SimGRACE: A Simple Framework for Graph Contrastive Learning without Data Augmentation

Graph contrastive learning (GCL) has emerged as a dominant technique for graph representation learning which maximizes the mutual information between paired graph augmentations that share the same semantics. Unfortunately, it is difficult to preserve semantics well during augmentations in view of the diverse nature of graph data. Currently, data augmentations in GCL that are designed to preserve semantics broadly fall into three unsatisfactory ways. First, the augmentations can be manually picked per dataset by trial-and-errors. Second, the augmentations can be selected via cumbersome search. Third, the augmentations can be obtained by introducing expensive domain-specific knowledge as guidance. All of these limit the efficiency and more general applicability of existing GCL methods. To circumvent these crucial issues, we propose a \underline{Sim}ple framework for \underline{GRA}ph \underline{C}ontrastive l\underline{E}arning, \textbf{SimGRACE} for brevity, which does not require data augmentations. Specifically, we take original graph as input and GNN model with its perturbed version as two encoders to obtain two correlated views for contrast. SimGRACE is inspired by the observation that graph data can preserve their semantics well during encoder perturbations while not requiring manual trial-and-errors, cumbersome search or expensive domain knowledge for augmentations selection. Also, we explain why SimGRACE can succeed. Furthermore, we devise adversarial training scheme, dubbed \textbf{AT-SimGRACE}, to enhance the robustness of graph contrastive learning and theoretically explain the reasons. Albeit simple, we show that SimGRACE can yield competitive or better performance compared with state-of-the-art methods in terms of generalizability, transferability and robustness, while enjoying unprecedented degree of flexibility and efficiency.

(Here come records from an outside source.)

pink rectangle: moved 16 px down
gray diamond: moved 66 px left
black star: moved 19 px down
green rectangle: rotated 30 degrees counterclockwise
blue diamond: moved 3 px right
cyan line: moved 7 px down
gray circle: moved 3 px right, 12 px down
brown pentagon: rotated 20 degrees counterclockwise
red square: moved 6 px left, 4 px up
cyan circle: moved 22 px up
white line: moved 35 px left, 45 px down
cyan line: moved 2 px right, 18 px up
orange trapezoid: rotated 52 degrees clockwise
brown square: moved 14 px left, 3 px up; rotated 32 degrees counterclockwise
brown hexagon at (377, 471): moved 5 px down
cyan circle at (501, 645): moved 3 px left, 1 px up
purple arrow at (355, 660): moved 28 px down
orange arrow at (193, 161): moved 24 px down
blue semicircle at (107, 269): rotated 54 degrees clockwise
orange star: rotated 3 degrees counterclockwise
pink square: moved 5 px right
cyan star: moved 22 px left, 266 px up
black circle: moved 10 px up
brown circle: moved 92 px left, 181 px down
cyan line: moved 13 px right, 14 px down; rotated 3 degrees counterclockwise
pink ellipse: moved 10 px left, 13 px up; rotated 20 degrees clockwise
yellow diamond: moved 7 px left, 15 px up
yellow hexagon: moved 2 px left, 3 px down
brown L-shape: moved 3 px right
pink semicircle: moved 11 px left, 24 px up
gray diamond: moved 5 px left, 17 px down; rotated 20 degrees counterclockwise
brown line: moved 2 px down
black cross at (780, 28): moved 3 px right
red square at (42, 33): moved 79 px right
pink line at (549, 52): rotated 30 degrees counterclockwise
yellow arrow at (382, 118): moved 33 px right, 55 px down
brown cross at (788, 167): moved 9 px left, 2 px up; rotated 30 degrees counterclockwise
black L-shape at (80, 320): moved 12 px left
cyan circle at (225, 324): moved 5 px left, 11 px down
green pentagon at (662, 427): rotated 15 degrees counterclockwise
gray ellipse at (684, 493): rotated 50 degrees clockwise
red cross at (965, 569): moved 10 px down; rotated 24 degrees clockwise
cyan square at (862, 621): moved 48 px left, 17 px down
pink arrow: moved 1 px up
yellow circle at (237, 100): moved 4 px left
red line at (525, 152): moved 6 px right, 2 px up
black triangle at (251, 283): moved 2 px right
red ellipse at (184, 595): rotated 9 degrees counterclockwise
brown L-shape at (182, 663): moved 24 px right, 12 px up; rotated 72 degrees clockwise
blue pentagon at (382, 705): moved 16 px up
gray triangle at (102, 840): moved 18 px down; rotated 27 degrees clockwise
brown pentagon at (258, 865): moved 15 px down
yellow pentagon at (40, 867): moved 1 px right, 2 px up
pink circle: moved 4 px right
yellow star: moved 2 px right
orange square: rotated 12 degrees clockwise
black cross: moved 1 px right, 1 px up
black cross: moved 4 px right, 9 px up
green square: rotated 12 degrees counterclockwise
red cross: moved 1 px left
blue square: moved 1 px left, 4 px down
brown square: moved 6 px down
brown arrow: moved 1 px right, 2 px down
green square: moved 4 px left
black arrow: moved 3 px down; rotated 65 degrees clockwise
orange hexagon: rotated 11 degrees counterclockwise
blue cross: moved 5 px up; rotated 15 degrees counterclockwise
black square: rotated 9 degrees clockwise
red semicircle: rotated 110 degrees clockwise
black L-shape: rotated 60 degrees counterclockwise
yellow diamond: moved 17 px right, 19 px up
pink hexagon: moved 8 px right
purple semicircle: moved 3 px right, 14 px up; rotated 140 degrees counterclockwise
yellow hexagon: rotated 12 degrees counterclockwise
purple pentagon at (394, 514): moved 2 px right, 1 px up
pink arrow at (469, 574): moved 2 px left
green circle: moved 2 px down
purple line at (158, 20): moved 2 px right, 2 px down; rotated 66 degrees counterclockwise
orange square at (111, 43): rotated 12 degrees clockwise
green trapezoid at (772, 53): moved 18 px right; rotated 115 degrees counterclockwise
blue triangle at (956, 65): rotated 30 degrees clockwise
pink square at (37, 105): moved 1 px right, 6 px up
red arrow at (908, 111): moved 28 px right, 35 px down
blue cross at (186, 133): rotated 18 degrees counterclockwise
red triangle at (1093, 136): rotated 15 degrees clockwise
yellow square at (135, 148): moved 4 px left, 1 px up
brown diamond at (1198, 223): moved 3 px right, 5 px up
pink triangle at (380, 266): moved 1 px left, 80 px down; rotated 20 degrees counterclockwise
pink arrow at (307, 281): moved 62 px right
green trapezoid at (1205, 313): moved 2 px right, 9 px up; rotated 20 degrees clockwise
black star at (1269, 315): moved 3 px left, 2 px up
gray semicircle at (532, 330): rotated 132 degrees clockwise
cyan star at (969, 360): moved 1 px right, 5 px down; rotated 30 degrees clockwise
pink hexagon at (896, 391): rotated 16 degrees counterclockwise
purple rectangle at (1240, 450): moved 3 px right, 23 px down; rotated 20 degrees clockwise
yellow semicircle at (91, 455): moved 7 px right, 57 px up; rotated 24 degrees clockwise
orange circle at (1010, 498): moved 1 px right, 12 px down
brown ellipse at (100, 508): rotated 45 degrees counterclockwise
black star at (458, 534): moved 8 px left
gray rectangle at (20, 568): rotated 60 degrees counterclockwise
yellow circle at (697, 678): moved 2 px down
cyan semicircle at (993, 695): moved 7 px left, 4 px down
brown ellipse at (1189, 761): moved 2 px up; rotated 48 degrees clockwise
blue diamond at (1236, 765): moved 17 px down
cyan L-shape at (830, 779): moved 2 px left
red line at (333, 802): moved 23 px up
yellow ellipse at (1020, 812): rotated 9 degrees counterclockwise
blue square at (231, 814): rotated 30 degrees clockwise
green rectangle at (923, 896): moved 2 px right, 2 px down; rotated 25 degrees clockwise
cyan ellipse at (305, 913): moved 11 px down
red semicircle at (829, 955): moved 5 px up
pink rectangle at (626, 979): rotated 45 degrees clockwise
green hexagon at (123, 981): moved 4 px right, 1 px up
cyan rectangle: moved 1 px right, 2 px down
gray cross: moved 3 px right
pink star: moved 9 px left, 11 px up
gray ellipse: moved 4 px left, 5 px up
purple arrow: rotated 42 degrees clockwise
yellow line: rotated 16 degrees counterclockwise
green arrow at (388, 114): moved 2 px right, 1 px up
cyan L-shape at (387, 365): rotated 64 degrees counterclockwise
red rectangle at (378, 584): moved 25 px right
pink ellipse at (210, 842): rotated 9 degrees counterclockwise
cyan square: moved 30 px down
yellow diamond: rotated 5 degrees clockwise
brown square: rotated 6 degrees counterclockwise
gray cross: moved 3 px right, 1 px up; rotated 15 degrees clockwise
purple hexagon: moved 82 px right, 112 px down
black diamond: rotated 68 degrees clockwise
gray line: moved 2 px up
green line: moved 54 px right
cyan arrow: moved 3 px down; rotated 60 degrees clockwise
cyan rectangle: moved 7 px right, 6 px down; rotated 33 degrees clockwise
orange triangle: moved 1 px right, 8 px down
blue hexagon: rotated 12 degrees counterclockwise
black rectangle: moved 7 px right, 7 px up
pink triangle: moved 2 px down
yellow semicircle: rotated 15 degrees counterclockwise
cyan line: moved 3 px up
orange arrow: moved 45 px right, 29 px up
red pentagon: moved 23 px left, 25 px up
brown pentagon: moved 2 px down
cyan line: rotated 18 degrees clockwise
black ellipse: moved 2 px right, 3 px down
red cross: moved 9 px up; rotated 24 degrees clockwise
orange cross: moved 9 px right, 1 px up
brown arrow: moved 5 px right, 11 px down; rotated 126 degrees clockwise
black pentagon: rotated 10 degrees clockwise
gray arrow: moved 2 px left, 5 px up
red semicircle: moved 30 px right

翻译：图对比学习（Graph Contrastive Learning, GCL）已成为图表示学习的主流技术，其核心在于最大化共享相同语义的配对图增强之间的互信息。然而，由于图数据具有多样化的特性，在增强过程中难以妥善保持语义信息。当前，旨在保持语义的GCL数据增强方法大致存在三种不足：其一，增强方法需针对不同数据集通过试错手动选择；其二，增强方法需通过繁琐搜索进行选取；其三，增强方法需引入昂贵的领域特定知识作为指导。这些限制均降低了现有GCL方法的效率及普适性。为规避这些关键问题，本文提出一个无需数据增强的简易图对比学习框架（简称\textbf{SimGRACE}）。具体而言，我们以原始图作为输入，将图神经网络（GNN）模型及其扰动版本分别作为两个编码器，以获取用于对比的两组关联视图。SimGRACE的设计灵感源于以下观察：图数据在编码器扰动过程中能良好保持语义，且无需人工试错、繁琐搜索或昂贵的领域知识来选取增强方法。此外，我们从理论层面阐释了SimGRACE的成功机理。为增强图对比学习的鲁棒性，我们进一步设计了对抗训练方案（简称\textbf{AT-SimGRACE}），并给出了理论解释。尽管方法简洁，但实验表明，SimGRACE在泛化性、迁移性和鲁棒性方面可达到与现有最优方法相当甚至更优的性能，同时享有前所未有的灵活性与效率。